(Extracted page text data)
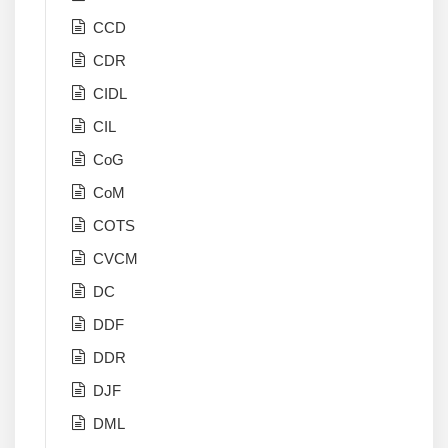
CCD
CDR
CIDL
CIL
CoG
CoM
COTS
CVCM
DC
DDF
DDR
DJF
DML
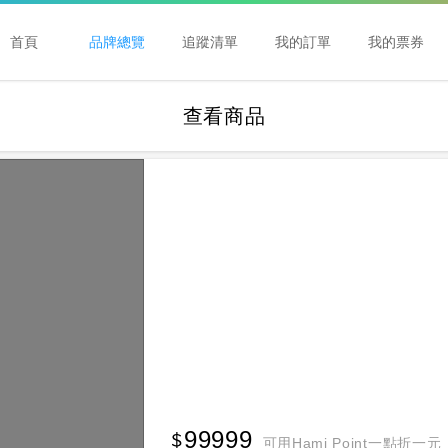
首頁
品牌總覽
追蹤清單
我的訂單
我的票券
查看商品
99999
可用Hami Point一點折一元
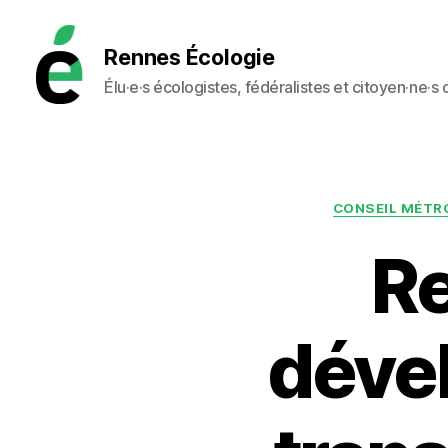
Rennes Écologie
Élu·e·s écologistes, fédéralistes et citoyen·ne·s
Rennes
Écologie
CONSEIL MÉTR
Re
dével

About this task.
Quote the data above in full and without alteration; skip the pictures.

Written answer.
CCD
CDR
CIDL
CIL
CoG
CoM
COTS
CVCM
DC
DDF
DDR
DJF
DML
首頁
品牌總覽
追蹤清單
我的訂單
我的票券
查看商品
99999
可用Hami Point一點折一元
Rennes Écologie
Élu·e·s écologistes, fédéralistes et citoyen·ne·s
Rennes
Écologie
CONSEIL MÉTR
Re
dével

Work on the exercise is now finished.